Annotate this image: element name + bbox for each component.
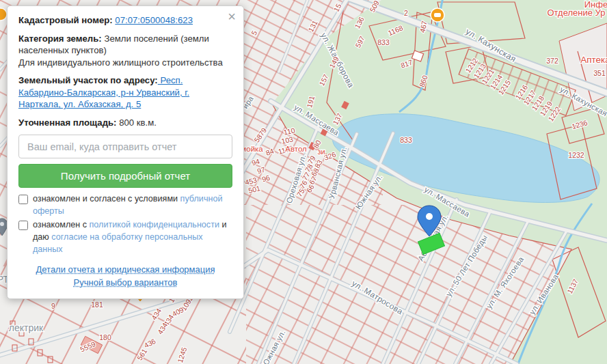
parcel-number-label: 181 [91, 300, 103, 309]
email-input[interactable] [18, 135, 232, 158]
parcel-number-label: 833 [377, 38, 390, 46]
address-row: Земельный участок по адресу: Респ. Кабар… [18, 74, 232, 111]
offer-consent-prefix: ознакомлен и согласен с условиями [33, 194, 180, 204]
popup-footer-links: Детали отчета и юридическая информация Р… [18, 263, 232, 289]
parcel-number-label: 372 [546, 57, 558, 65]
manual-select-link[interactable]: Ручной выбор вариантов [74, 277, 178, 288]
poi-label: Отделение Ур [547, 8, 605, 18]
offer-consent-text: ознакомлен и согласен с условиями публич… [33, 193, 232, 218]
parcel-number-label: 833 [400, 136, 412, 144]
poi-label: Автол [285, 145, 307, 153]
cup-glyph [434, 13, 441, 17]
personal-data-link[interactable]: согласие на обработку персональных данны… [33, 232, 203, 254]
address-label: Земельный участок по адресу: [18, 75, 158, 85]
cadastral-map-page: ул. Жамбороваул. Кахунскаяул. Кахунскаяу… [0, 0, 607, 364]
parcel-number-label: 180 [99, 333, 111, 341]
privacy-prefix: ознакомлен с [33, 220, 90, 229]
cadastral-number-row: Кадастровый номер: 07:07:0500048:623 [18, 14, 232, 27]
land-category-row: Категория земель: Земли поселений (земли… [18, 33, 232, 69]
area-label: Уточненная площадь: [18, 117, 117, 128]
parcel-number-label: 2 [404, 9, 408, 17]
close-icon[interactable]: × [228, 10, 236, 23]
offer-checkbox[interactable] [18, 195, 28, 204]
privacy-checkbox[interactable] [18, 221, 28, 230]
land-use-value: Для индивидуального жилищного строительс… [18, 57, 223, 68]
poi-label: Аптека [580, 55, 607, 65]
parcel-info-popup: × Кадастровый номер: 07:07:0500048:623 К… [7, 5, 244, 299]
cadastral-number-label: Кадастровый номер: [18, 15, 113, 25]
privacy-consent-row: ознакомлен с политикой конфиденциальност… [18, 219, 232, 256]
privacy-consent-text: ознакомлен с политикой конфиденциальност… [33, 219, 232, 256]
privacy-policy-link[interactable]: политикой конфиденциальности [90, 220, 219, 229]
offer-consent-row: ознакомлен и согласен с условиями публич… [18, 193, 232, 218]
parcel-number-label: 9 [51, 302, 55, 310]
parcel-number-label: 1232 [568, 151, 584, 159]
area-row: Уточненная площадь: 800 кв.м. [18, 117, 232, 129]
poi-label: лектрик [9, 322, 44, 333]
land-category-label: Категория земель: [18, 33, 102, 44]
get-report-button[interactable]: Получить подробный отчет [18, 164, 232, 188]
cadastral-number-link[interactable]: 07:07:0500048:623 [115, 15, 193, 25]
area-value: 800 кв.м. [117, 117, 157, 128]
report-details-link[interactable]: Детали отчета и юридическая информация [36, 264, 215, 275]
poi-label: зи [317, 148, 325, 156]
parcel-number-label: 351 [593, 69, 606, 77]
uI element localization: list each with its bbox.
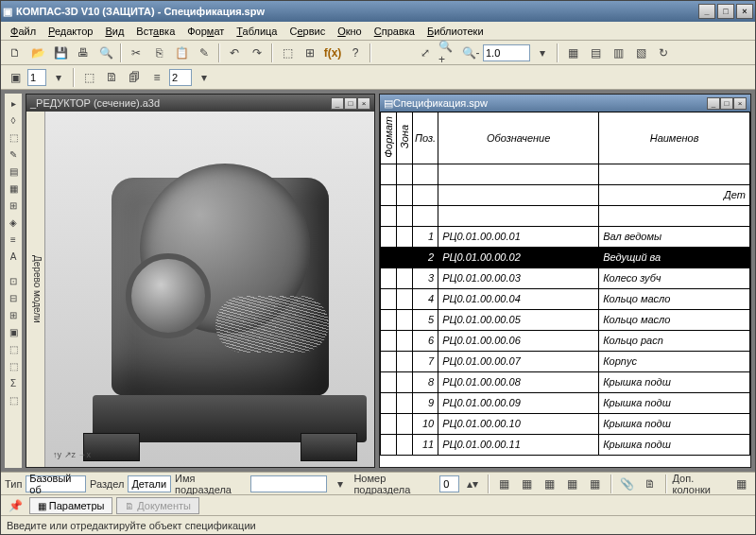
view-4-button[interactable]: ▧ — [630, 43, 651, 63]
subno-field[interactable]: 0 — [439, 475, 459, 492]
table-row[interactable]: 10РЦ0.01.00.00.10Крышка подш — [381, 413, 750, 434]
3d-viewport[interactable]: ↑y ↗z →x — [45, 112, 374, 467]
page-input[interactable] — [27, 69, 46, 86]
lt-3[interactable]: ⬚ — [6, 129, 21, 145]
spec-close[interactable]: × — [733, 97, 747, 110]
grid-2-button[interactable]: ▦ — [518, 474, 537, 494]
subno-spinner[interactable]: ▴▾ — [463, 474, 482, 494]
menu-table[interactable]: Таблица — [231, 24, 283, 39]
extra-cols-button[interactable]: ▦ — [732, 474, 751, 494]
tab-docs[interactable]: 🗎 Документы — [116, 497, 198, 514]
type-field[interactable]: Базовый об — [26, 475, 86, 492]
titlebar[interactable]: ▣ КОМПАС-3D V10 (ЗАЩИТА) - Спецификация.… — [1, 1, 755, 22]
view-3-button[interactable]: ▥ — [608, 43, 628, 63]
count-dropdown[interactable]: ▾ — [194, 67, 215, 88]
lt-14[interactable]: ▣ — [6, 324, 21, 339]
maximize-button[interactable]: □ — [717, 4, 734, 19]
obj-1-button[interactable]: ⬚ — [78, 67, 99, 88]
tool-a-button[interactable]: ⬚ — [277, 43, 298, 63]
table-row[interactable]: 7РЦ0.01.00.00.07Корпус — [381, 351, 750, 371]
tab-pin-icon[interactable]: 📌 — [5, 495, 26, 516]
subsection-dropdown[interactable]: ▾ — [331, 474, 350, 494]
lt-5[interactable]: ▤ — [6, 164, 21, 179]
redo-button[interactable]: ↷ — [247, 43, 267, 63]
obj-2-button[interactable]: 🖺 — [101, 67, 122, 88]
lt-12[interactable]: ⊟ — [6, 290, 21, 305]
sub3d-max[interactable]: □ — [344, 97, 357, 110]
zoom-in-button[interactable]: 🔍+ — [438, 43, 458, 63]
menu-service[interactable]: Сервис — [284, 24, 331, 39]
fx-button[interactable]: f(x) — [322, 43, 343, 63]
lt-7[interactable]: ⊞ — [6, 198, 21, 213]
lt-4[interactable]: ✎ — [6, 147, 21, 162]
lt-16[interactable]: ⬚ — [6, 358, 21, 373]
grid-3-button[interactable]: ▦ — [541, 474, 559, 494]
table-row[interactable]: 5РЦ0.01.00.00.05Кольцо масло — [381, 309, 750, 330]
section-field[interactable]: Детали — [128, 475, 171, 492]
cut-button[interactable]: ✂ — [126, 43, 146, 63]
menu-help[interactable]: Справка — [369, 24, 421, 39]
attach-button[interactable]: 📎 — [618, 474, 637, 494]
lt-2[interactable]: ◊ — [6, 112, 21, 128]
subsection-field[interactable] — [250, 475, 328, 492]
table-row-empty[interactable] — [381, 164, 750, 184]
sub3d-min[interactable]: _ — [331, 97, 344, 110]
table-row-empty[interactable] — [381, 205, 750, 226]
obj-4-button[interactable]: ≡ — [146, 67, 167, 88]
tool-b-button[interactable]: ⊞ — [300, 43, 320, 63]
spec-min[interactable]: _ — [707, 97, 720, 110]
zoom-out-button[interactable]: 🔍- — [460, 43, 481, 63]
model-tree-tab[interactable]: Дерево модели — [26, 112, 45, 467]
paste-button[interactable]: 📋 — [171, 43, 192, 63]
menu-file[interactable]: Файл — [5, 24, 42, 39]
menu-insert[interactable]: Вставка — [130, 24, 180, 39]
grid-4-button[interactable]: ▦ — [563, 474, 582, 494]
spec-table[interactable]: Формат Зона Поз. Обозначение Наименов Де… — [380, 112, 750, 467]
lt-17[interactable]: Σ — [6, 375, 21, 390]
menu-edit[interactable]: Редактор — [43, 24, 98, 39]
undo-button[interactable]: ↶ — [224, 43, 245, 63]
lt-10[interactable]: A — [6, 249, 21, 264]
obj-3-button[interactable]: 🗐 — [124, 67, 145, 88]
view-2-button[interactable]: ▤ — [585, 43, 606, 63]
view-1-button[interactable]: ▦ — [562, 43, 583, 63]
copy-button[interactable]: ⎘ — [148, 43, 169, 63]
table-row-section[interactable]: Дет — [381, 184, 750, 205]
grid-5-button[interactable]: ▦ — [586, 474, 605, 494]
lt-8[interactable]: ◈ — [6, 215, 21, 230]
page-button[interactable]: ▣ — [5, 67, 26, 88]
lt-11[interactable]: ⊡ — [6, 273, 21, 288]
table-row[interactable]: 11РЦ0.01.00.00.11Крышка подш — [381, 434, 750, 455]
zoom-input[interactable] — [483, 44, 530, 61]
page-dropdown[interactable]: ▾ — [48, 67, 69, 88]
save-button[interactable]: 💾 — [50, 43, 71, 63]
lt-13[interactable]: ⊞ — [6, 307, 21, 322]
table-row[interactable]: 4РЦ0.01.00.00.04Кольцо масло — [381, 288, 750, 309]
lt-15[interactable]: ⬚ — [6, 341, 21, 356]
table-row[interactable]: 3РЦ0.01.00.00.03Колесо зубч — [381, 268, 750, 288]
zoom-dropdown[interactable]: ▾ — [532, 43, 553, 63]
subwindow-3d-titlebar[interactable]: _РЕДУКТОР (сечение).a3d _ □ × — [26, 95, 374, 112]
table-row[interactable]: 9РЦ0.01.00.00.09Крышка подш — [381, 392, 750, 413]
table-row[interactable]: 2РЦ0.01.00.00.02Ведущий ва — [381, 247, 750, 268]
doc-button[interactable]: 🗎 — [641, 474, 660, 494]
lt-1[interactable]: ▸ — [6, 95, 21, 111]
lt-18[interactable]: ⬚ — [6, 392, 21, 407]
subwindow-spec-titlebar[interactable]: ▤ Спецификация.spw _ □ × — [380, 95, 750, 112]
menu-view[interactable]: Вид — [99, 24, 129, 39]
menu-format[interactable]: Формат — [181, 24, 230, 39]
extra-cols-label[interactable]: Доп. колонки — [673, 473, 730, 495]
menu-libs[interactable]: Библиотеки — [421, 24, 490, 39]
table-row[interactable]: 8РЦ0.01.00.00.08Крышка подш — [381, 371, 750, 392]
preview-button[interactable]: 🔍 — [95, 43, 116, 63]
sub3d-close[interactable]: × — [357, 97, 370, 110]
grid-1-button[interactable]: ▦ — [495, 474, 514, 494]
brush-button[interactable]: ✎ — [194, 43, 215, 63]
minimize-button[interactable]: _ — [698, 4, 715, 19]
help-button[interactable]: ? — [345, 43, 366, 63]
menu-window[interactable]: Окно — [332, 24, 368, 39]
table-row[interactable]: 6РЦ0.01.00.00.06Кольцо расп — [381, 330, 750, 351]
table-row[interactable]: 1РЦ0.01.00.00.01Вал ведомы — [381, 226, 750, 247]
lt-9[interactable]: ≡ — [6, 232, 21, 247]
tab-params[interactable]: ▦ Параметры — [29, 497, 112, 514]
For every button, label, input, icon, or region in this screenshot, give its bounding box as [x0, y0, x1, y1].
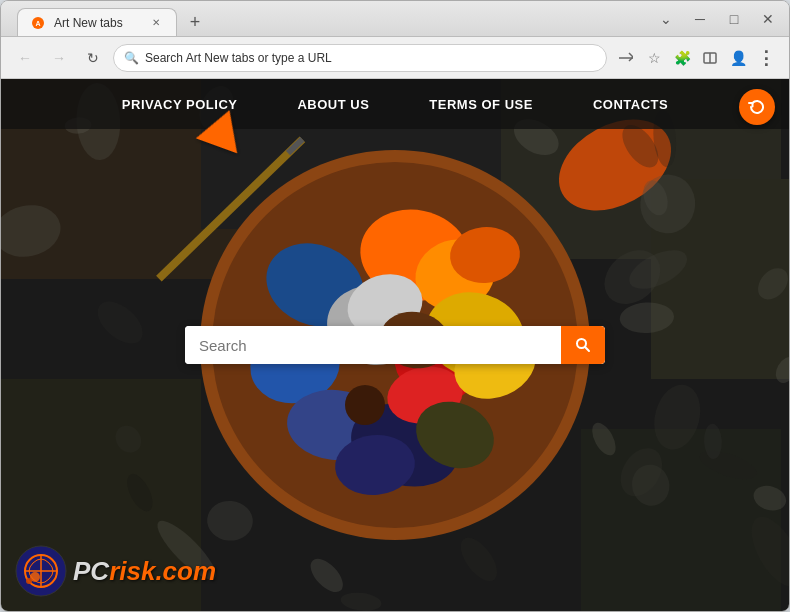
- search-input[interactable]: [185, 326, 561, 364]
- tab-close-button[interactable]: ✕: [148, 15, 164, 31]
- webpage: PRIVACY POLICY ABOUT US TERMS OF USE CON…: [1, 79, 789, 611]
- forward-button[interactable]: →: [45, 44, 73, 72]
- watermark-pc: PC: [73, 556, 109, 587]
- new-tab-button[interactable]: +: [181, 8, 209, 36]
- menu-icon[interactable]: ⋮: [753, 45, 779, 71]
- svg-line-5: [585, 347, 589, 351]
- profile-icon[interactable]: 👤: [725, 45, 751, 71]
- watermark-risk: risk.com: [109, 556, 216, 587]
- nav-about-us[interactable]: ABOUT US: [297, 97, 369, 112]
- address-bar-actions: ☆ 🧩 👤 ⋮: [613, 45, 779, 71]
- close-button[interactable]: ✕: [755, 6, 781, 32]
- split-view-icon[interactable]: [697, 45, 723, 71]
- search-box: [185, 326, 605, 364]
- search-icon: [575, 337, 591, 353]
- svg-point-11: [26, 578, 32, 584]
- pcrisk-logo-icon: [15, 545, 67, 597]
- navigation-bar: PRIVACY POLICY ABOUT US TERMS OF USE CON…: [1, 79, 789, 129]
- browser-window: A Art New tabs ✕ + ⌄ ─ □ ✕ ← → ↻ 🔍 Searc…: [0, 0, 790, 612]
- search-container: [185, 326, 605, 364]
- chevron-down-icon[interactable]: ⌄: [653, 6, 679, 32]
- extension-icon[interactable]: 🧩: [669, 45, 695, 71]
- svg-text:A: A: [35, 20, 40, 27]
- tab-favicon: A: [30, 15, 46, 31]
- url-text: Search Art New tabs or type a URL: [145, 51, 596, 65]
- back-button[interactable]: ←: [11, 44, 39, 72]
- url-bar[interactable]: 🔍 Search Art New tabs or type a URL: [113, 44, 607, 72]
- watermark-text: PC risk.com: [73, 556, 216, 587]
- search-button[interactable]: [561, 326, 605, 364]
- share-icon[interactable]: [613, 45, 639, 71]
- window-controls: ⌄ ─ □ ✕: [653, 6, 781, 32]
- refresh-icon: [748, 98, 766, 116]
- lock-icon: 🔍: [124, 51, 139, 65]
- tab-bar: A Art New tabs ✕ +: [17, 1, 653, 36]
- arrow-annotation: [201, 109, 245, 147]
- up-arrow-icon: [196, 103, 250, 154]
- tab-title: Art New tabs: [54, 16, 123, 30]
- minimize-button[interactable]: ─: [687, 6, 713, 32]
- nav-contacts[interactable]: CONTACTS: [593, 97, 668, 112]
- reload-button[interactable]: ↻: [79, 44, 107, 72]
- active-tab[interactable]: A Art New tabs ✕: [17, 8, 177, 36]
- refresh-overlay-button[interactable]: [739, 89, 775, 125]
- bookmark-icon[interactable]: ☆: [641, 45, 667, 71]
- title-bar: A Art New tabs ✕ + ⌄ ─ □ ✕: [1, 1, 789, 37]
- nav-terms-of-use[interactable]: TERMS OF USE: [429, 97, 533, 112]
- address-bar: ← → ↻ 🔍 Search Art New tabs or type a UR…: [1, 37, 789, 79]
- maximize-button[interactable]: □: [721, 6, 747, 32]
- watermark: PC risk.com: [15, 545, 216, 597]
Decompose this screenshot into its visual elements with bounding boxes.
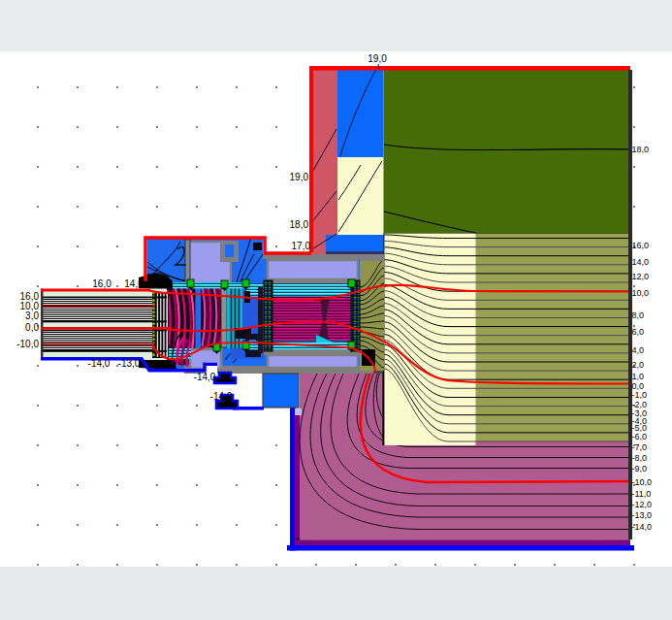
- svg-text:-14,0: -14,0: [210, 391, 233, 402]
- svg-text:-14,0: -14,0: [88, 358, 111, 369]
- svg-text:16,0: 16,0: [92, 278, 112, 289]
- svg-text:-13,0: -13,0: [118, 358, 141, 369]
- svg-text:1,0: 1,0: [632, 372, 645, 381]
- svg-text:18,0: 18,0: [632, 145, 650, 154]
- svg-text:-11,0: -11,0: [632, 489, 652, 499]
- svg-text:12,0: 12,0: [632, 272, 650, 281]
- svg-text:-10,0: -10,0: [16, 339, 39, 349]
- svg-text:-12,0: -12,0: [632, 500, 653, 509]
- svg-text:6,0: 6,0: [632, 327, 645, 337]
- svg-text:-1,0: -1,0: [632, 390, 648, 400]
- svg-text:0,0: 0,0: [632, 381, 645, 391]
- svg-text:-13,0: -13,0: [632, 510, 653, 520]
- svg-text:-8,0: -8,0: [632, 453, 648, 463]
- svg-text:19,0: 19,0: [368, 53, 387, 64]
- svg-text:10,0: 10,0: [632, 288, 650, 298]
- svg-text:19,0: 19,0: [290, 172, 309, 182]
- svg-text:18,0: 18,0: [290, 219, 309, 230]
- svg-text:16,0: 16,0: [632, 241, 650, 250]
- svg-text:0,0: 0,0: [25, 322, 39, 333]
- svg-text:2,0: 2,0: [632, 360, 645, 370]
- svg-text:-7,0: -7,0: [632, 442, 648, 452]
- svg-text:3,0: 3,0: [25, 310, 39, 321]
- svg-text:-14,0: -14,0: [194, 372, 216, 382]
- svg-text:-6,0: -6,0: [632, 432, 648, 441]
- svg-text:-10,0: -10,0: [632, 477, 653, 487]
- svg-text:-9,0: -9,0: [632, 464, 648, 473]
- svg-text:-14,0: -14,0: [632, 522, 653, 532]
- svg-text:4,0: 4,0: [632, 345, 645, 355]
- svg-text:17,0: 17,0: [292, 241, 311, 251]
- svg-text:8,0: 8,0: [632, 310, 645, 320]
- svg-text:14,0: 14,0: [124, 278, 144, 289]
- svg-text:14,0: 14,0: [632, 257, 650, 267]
========================================================================
## Problem to solve
Exclude all pictures and return precisely the lines from the one containing "Decompose this screenshot" through the closing line of the data.

## Response
Decompose this screenshot into its visual elements with bounding boxes.
- svg-text:-14,0: -14,0: [210, 391, 233, 402]
- svg-text:-14,0: -14,0: [88, 358, 111, 369]
- svg-text:16,0: 16,0: [92, 278, 112, 289]
- svg-text:-13,0: -13,0: [118, 358, 141, 369]
- svg-text:1,0: 1,0: [632, 372, 645, 381]
- svg-text:18,0: 18,0: [632, 145, 650, 154]
- svg-text:-11,0: -11,0: [632, 489, 652, 499]
- svg-text:12,0: 12,0: [632, 272, 650, 281]
- svg-text:-10,0: -10,0: [16, 339, 39, 349]
- svg-text:-12,0: -12,0: [632, 500, 653, 509]
- svg-text:6,0: 6,0: [632, 327, 645, 337]
- svg-text:-1,0: -1,0: [632, 390, 648, 400]
- svg-text:0,0: 0,0: [632, 381, 645, 391]
- svg-text:-13,0: -13,0: [632, 510, 653, 520]
- svg-text:-8,0: -8,0: [632, 453, 648, 463]
- svg-text:19,0: 19,0: [368, 53, 387, 64]
- svg-text:10,0: 10,0: [632, 288, 650, 298]
- svg-text:19,0: 19,0: [290, 172, 309, 182]
- svg-text:18,0: 18,0: [290, 219, 309, 230]
- svg-text:16,0: 16,0: [632, 241, 650, 250]
- svg-text:0,0: 0,0: [25, 322, 39, 333]
- svg-text:2,0: 2,0: [632, 360, 645, 370]
- svg-text:-7,0: -7,0: [632, 442, 648, 452]
- svg-text:3,0: 3,0: [25, 310, 39, 321]
- svg-text:-14,0: -14,0: [194, 372, 216, 382]
- svg-text:-6,0: -6,0: [632, 432, 648, 441]
- svg-text:-10,0: -10,0: [632, 477, 653, 487]
- svg-text:-9,0: -9,0: [632, 464, 648, 473]
- svg-text:-14,0: -14,0: [632, 522, 653, 532]
- svg-text:4,0: 4,0: [632, 345, 645, 355]
- svg-text:17,0: 17,0: [292, 241, 311, 251]
- svg-text:8,0: 8,0: [632, 310, 645, 320]
- svg-text:14,0: 14,0: [124, 278, 144, 289]
- svg-text:14,0: 14,0: [632, 257, 650, 267]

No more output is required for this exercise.